Recorded data:
____________________
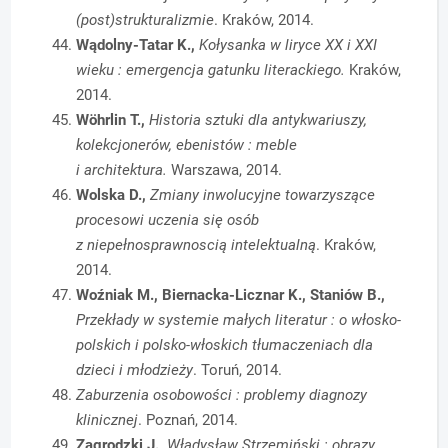
(post)strukturalizmie
. Kraków, 2014.
Wądolny-Tatar K.,
Kołysanka w liryce XX i XXI
wieku : emergencja gatunku literackiego.
Kraków,
2014.
Wöhrlin T.,
Historia sztuki dla antykwariuszy,
kolekcjonerów, ebenistów : meble
i architektura.
Warszawa, 2014.
Wolska D.,
Zmiany inwolucyjne towarzyszące
procesowi uczenia się osób
z niepełnosprawnoscią intelektualną
. Kraków,
2014.
Woźniak M., Biernacka-Licznar K., Staniów B.,
Przekłady w systemie małych literatur : o włosko-
polskich i polsko-włoskich tłumaczeniach dla
dzieci i młodzieży
. Toruń, 2014.
Zaburzenia osobowości : problemy diagnozy
klinicznej
. Poznań, 2014.
Zagrodzki J.,
Władysław Strzemiński : obrazy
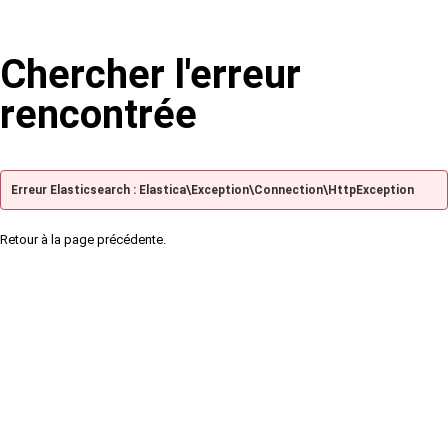
Chercher l'erreur
rencontrée
Erreur Elasticsearch : Elastica\Exception\Connection\HttpException
Retour à la page précédente.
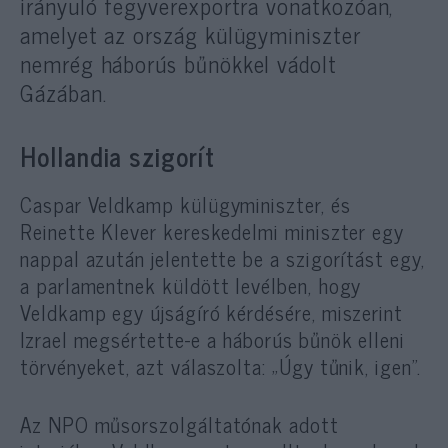
irányuló fegyverexportra vonatkozóan,
amelyet az ország külügyminiszter
nemrég háborús bűnökkel vádolt
Gázában.
Hollandia szigorít
Caspar Veldkamp külügyminiszter, és
Reinette Klever kereskedelmi miniszter egy
nappal azután jelentette be a szigorítást egy,
a parlamentnek küldött levélben, hogy
Veldkamp egy újságíró kérdésére, miszerint
Izrael megsértette-e a háborús bűnök elleni
törvényeket, azt válaszolta: „Úgy tűnik, igen”.
Az NPO műsorszolgáltatónak adott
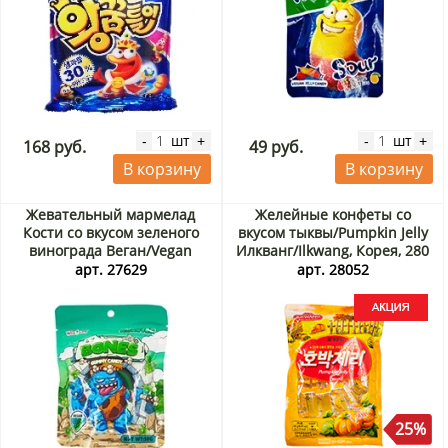
шт
шт
-
+
-
+
168 руб.
49 руб.
В корзину
В корзину
Жевательный мармелад
Желейные конфеты со
Кости со вкусом зеленого
вкусом тыквы/Pumpkin Jelly
винограда Веган/Vegan
Илкванг/Ilkwang, Корея, 280
Monster, Wischi, Китай, 50 г
г Акция
арт. 27629
арт. 28052
25%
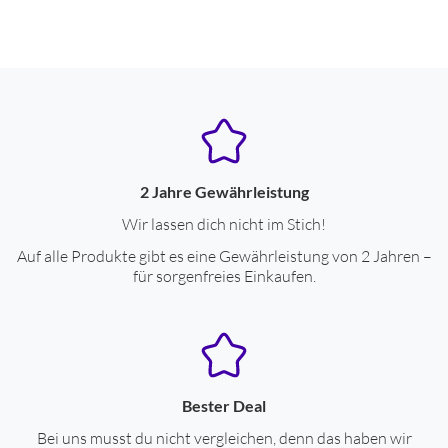
2 Jahre Gewährleistung
Wir lassen dich nicht im Stich!
Auf alle Produkte gibt es eine Gewährleistung von 2 Jahren –
für sorgenfreies Einkaufen.
Bester Deal
Bei uns musst du nicht vergleichen, denn das haben wir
____________________
What to work on:
The entries above need an exact copy without their pictures.

Solution to the problem:
(post)strukturalizmie
. Kraków, 2014.
Wądolny-Tatar K.,
Kołysanka w liryce XX i XXI
wieku : emergencja gatunku literackiego.
Kraków,
2014.
Wöhrlin T.,
Historia sztuki dla antykwariuszy,
kolekcjonerów, ebenistów : meble
i architektura.
Warszawa, 2014.
Wolska D.,
Zmiany inwolucyjne towarzyszące
procesowi uczenia się osób
z niepełnosprawnoscią intelektualną
. Kraków,
2014.
Woźniak M., Biernacka-Licznar K., Staniów B.,
Przekłady w systemie małych literatur : o włosko-
polskich i polsko-włoskich tłumaczeniach dla
dzieci i młodzieży
. Toruń, 2014.
Zaburzenia osobowości : problemy diagnozy
klinicznej
. Poznań, 2014.
Zagrodzki J.,
Władysław Strzemiński : obrazy
Chercher l'erreur
rencontrée
Erreur Elasticsearch : Elastica\Exception\Connection\HttpException
Retour à la page précédente.
irányuló fegyverexportra vonatkozóan,
amelyet az ország külügyminiszter
nemrég háborús bűnökkel vádolt
Gázában.
Hollandia szigorít
Caspar Veldkamp külügyminiszter, és
Reinette Klever kereskedelmi miniszter egy
nappal azután jelentette be a szigorítást egy,
a parlamentnek küldött levélben, hogy
Veldkamp egy újságíró kérdésére, miszerint
Izrael megsértette-e a háborús bűnök elleni
törvényeket, azt válaszolta: „Úgy tűnik, igen”.
Az NPO műsorszolgáltatónak adott
шт
шт
-
+
-
+
168 руб.
49 руб.
В корзину
В корзину
Жевательный мармелад
Желейные конфеты со
Кости со вкусом зеленого
вкусом тыквы/Pumpkin Jelly
винограда Веган/Vegan
Илкванг/Ilkwang, Корея, 280
Monster, Wischi, Китай, 50 г
г Акция
арт. 27629
арт. 28052
25%
2 Jahre Gewährleistung
Wir lassen dich nicht im Stich!
Auf alle Produkte gibt es eine Gewährleistung von 2 Jahren –
für sorgenfreies Einkaufen.
Bester Deal
Bei uns musst du nicht vergleichen, denn das haben wir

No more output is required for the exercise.